Problem to solve =>
Your answer must be the full listing below, restated word for word, with no pictures in it.
===== Information provided
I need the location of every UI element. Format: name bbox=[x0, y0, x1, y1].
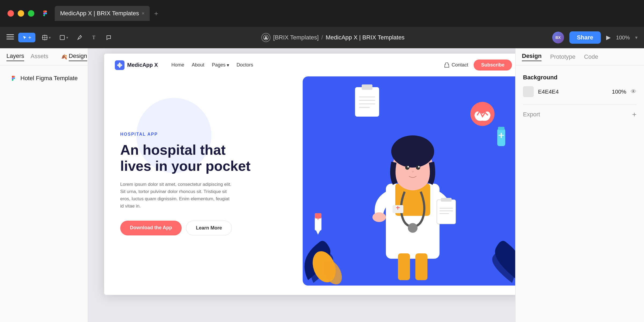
background-color-hex[interactable]: E4E4E4 bbox=[538, 88, 608, 95]
toolbar-center: [BRIX Templates] / MedicApp X | BRIX Tem… bbox=[118, 33, 548, 42]
hero-desc: Lorem ipsum dolor sit amet, consectetur … bbox=[120, 181, 233, 210]
user-avatar-small bbox=[261, 33, 270, 42]
left-panel: Layers Assets 🍂 Design ▾ Hotel Figma Tem… bbox=[0, 48, 88, 322]
layer-item[interactable]: Hotel Figma Template bbox=[6, 71, 81, 86]
leaf-right-icon bbox=[480, 227, 515, 286]
hero-title-line2: lives in your pocket bbox=[120, 158, 251, 174]
tab-close-icon[interactable]: × bbox=[142, 11, 145, 16]
zoom-level[interactable]: 100% bbox=[616, 35, 630, 41]
background-section-label: Background bbox=[523, 74, 636, 81]
tab-title: MedicApp X | BRIX Templates bbox=[60, 10, 139, 17]
nav-contact[interactable]: Contact bbox=[444, 62, 468, 68]
close-button[interactable] bbox=[8, 10, 14, 17]
nav-pages-label: Pages bbox=[212, 62, 226, 68]
share-button[interactable]: Share bbox=[569, 31, 601, 44]
export-add-button[interactable]: + bbox=[632, 110, 636, 119]
medicine-bottle-icon bbox=[493, 125, 509, 149]
hero-section: HOSPITAL APP An hospital that lives in y… bbox=[104, 76, 515, 286]
right-panel-tabs: Design Prototype Code bbox=[515, 48, 644, 65]
shape-tool-button[interactable]: ▾ bbox=[57, 32, 70, 43]
brand-icon bbox=[115, 60, 125, 70]
svg-point-31 bbox=[391, 135, 434, 168]
minimize-button[interactable] bbox=[18, 10, 24, 17]
nav-links: Home About Pages ▾ Doctors bbox=[171, 62, 444, 68]
svg-point-34 bbox=[407, 166, 409, 168]
svg-rect-41 bbox=[440, 208, 453, 209]
toolbar-left: ▾ ▾ T bbox=[6, 32, 114, 43]
comment-tool-button[interactable] bbox=[104, 32, 114, 43]
titlebar: MedicApp X | BRIX Templates × + bbox=[0, 0, 644, 27]
svg-rect-42 bbox=[440, 210, 453, 211]
breadcrumb-separator: / bbox=[321, 34, 323, 41]
brand-logo: MedicApp X bbox=[115, 60, 158, 70]
shopping-bag-icon bbox=[444, 62, 449, 68]
right-tab-code[interactable]: Code bbox=[584, 53, 598, 60]
breadcrumb-current-page: MedicApp X | BRIX Templates bbox=[326, 34, 405, 41]
hero-buttons: Download the App Learn More bbox=[120, 221, 292, 235]
svg-rect-47 bbox=[398, 253, 410, 280]
right-tab-prototype[interactable]: Prototype bbox=[550, 53, 575, 60]
background-color-swatch[interactable] bbox=[523, 86, 534, 97]
svg-point-35 bbox=[418, 166, 420, 168]
canvas-area[interactable]: MedicApp X Home About Pages ▾ Doctors bbox=[88, 48, 515, 322]
doctor-figure bbox=[356, 109, 469, 286]
svg-rect-46 bbox=[397, 206, 398, 210]
layer-figma-icon bbox=[10, 75, 17, 82]
active-tab[interactable]: MedicApp X | BRIX Templates × bbox=[55, 6, 150, 21]
nav-pages-chevron: ▾ bbox=[227, 62, 229, 68]
download-app-button[interactable]: Download the App bbox=[120, 221, 182, 235]
breadcrumb: [BRIX Templates] / MedicApp X | BRIX Tem… bbox=[261, 33, 405, 42]
frame-tool-button[interactable]: ▾ bbox=[40, 32, 53, 43]
svg-rect-21 bbox=[498, 127, 504, 130]
background-opacity[interactable]: 100% bbox=[612, 88, 626, 95]
svg-rect-17 bbox=[359, 103, 375, 104]
hero-right bbox=[303, 76, 515, 286]
svg-rect-1 bbox=[6, 36, 14, 37]
subscribe-button[interactable]: Subscribe bbox=[474, 60, 512, 71]
svg-point-37 bbox=[372, 212, 386, 222]
new-tab-button[interactable]: + bbox=[151, 9, 161, 18]
nav-about[interactable]: About bbox=[192, 62, 204, 68]
tab-assets[interactable]: Assets bbox=[31, 53, 48, 61]
leaf-left-icon bbox=[303, 227, 346, 286]
text-tool-button[interactable]: T bbox=[89, 32, 99, 43]
zoom-chevron-icon[interactable]: ▾ bbox=[635, 35, 638, 40]
hero-left: HOSPITAL APP An hospital that lives in y… bbox=[104, 76, 308, 286]
nav-contact-label: Contact bbox=[452, 62, 468, 68]
right-panel: Design Prototype Code Background E4E4E4 … bbox=[515, 48, 644, 322]
svg-point-36 bbox=[408, 223, 418, 233]
right-tab-design[interactable]: Design bbox=[522, 53, 541, 61]
nav-doctors[interactable]: Doctors bbox=[237, 62, 253, 68]
visibility-icon[interactable]: 👁 bbox=[631, 88, 636, 95]
svg-rect-40 bbox=[441, 198, 452, 202]
main-area: Layers Assets 🍂 Design ▾ Hotel Figma Tem… bbox=[0, 48, 644, 322]
svg-rect-14 bbox=[362, 84, 372, 90]
present-button[interactable]: ▶ bbox=[606, 34, 611, 41]
svg-rect-6 bbox=[60, 35, 64, 40]
svg-point-33 bbox=[416, 165, 420, 170]
learn-more-button[interactable]: Learn More bbox=[186, 221, 232, 235]
brand-name: MedicApp X bbox=[127, 62, 158, 68]
svg-rect-2 bbox=[6, 39, 14, 39]
tab-layers[interactable]: Layers bbox=[6, 53, 24, 61]
tab-design[interactable]: Design bbox=[69, 53, 87, 61]
heart-icon bbox=[469, 101, 496, 127]
user-avatar: BX bbox=[552, 32, 564, 43]
traffic-lights bbox=[8, 10, 34, 17]
move-tool-button[interactable] bbox=[18, 33, 35, 42]
nav-home[interactable]: Home bbox=[171, 62, 184, 68]
export-label: Export bbox=[523, 111, 540, 118]
breadcrumb-org: [BRIX Templates] bbox=[273, 34, 319, 41]
maximize-button[interactable] bbox=[28, 10, 34, 17]
layer-name: Hotel Figma Template bbox=[20, 75, 78, 82]
toolbar-right: BX Share ▶ 100% ▾ bbox=[552, 31, 638, 44]
pen-tool-button[interactable] bbox=[75, 32, 85, 43]
svg-rect-18 bbox=[359, 107, 370, 108]
menu-button[interactable] bbox=[6, 34, 14, 41]
svg-rect-16 bbox=[359, 100, 375, 101]
nav-pages[interactable]: Pages ▾ bbox=[212, 62, 229, 68]
svg-point-32 bbox=[405, 165, 409, 170]
svg-rect-0 bbox=[6, 34, 14, 35]
svg-rect-23 bbox=[501, 133, 502, 138]
bg-color-row: E4E4E4 100% 👁 bbox=[523, 86, 636, 97]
==========
Task result =>
I need the location of every UI element. Format: name bbox=[x0, y0, x1, y1].
background-color-hex[interactable]: E4E4E4 bbox=[538, 88, 608, 95]
toolbar-center: [BRIX Templates] / MedicApp X | BRIX Tem… bbox=[118, 33, 548, 42]
hero-desc: Lorem ipsum dolor sit amet, consectetur … bbox=[120, 181, 233, 210]
user-avatar-small bbox=[261, 33, 270, 42]
left-panel: Layers Assets 🍂 Design ▾ Hotel Figma Tem… bbox=[0, 48, 88, 322]
layer-item[interactable]: Hotel Figma Template bbox=[6, 71, 81, 86]
leaf-right-icon bbox=[480, 227, 515, 286]
hero-title-line2: lives in your pocket bbox=[120, 158, 251, 174]
tab-close-icon[interactable]: × bbox=[142, 11, 145, 16]
zoom-level[interactable]: 100% bbox=[616, 35, 630, 41]
background-section-label: Background bbox=[523, 74, 636, 81]
tab-title: MedicApp X | BRIX Templates bbox=[60, 10, 139, 17]
nav-contact[interactable]: Contact bbox=[444, 62, 468, 68]
close-button[interactable] bbox=[8, 10, 14, 17]
nav-pages-label: Pages bbox=[212, 62, 226, 68]
share-button[interactable]: Share bbox=[569, 31, 601, 44]
export-add-button[interactable]: + bbox=[632, 110, 636, 119]
medicine-bottle-icon bbox=[493, 125, 509, 149]
hero-section: HOSPITAL APP An hospital that lives in y… bbox=[104, 76, 515, 286]
right-panel-tabs: Design Prototype Code bbox=[515, 48, 644, 65]
shape-tool-button[interactable]: ▾ bbox=[57, 32, 70, 43]
brand-icon bbox=[115, 60, 125, 70]
svg-point-31 bbox=[391, 135, 434, 168]
minimize-button[interactable] bbox=[18, 10, 24, 17]
nav-links: Home About Pages ▾ Doctors bbox=[171, 62, 444, 68]
svg-point-34 bbox=[407, 166, 409, 168]
svg-rect-41 bbox=[440, 208, 453, 209]
toolbar-left: ▾ ▾ T bbox=[6, 32, 114, 43]
comment-tool-button[interactable] bbox=[104, 32, 114, 43]
titlebar: MedicApp X | BRIX Templates × + bbox=[0, 0, 644, 27]
svg-rect-42 bbox=[440, 210, 453, 211]
breadcrumb-separator: / bbox=[321, 34, 323, 41]
brand-logo: MedicApp X bbox=[115, 60, 158, 70]
shopping-bag-icon bbox=[444, 62, 449, 68]
right-tab-code[interactable]: Code bbox=[584, 53, 598, 60]
breadcrumb-current-page: MedicApp X | BRIX Templates bbox=[326, 34, 405, 41]
hero-buttons: Download the App Learn More bbox=[120, 221, 292, 235]
svg-rect-47 bbox=[398, 253, 410, 280]
right-tab-prototype[interactable]: Prototype bbox=[550, 53, 575, 60]
background-color-swatch[interactable] bbox=[523, 86, 534, 97]
svg-point-35 bbox=[418, 166, 420, 168]
canvas-area[interactable]: MedicApp X Home About Pages ▾ Doctors bbox=[88, 48, 515, 322]
doctor-figure bbox=[356, 109, 469, 286]
svg-rect-46 bbox=[397, 206, 398, 210]
layer-figma-icon bbox=[10, 75, 17, 82]
active-tab[interactable]: MedicApp X | BRIX Templates × bbox=[55, 6, 150, 21]
nav-pages-chevron: ▾ bbox=[227, 62, 229, 68]
download-app-button[interactable]: Download the App bbox=[120, 221, 182, 235]
breadcrumb: [BRIX Templates] / MedicApp X | BRIX Tem… bbox=[261, 33, 405, 42]
frame-tool-button[interactable]: ▾ bbox=[40, 32, 53, 43]
svg-rect-21 bbox=[498, 127, 504, 130]
background-opacity[interactable]: 100% bbox=[612, 88, 626, 95]
svg-rect-17 bbox=[359, 103, 375, 104]
hero-right bbox=[303, 76, 515, 286]
svg-rect-1 bbox=[6, 36, 14, 37]
subscribe-button[interactable]: Subscribe bbox=[474, 60, 512, 71]
svg-point-37 bbox=[372, 212, 386, 222]
new-tab-button[interactable]: + bbox=[151, 9, 161, 18]
nav-about[interactable]: About bbox=[192, 62, 204, 68]
tab-assets[interactable]: Assets bbox=[31, 53, 48, 61]
leaf-left-icon bbox=[303, 227, 346, 286]
text-tool-button[interactable]: T bbox=[89, 32, 99, 43]
zoom-chevron-icon[interactable]: ▾ bbox=[635, 35, 638, 40]
hero-left: HOSPITAL APP An hospital that lives in y… bbox=[104, 76, 308, 286]
nav-contact-label: Contact bbox=[452, 62, 468, 68]
right-panel: Design Prototype Code Background E4E4E4 … bbox=[515, 48, 644, 322]
svg-point-36 bbox=[408, 223, 418, 233]
right-tab-design[interactable]: Design bbox=[522, 53, 541, 61]
nav-doctors[interactable]: Doctors bbox=[237, 62, 253, 68]
visibility-icon[interactable]: 👁 bbox=[631, 88, 636, 95]
svg-rect-40 bbox=[441, 198, 452, 202]
main-area: Layers Assets 🍂 Design ▾ Hotel Figma Tem… bbox=[0, 48, 644, 322]
svg-rect-14 bbox=[362, 84, 372, 90]
present-button[interactable]: ▶ bbox=[606, 34, 611, 41]
svg-rect-6 bbox=[60, 35, 64, 40]
svg-point-33 bbox=[416, 165, 420, 170]
learn-more-button[interactable]: Learn More bbox=[186, 221, 232, 235]
brand-name: MedicApp X bbox=[127, 62, 158, 68]
svg-rect-2 bbox=[6, 39, 14, 39]
tab-layers[interactable]: Layers bbox=[6, 53, 24, 61]
tab-design[interactable]: Design bbox=[69, 53, 87, 61]
heart-icon bbox=[469, 101, 496, 127]
user-avatar: BX bbox=[552, 32, 564, 43]
traffic-lights bbox=[8, 10, 34, 17]
move-tool-button[interactable] bbox=[18, 33, 35, 42]
nav-home[interactable]: Home bbox=[171, 62, 184, 68]
export-label: Export bbox=[523, 111, 540, 118]
breadcrumb-org: [BRIX Templates] bbox=[273, 34, 319, 41]
maximize-button[interactable] bbox=[28, 10, 34, 17]
layer-name: Hotel Figma Template bbox=[20, 75, 78, 82]
toolbar-right: BX Share ▶ 100% ▾ bbox=[552, 31, 638, 44]
pen-tool-button[interactable] bbox=[75, 32, 85, 43]
svg-rect-18 bbox=[359, 107, 370, 108]
menu-button[interactable] bbox=[6, 34, 14, 41]
svg-rect-16 bbox=[359, 100, 375, 101]
nav-pages[interactable]: Pages ▾ bbox=[212, 62, 229, 68]
svg-point-32 bbox=[405, 165, 409, 170]
svg-rect-0 bbox=[6, 34, 14, 35]
svg-rect-23 bbox=[501, 133, 502, 138]
bg-color-row: E4E4E4 100% 👁 bbox=[523, 86, 636, 97]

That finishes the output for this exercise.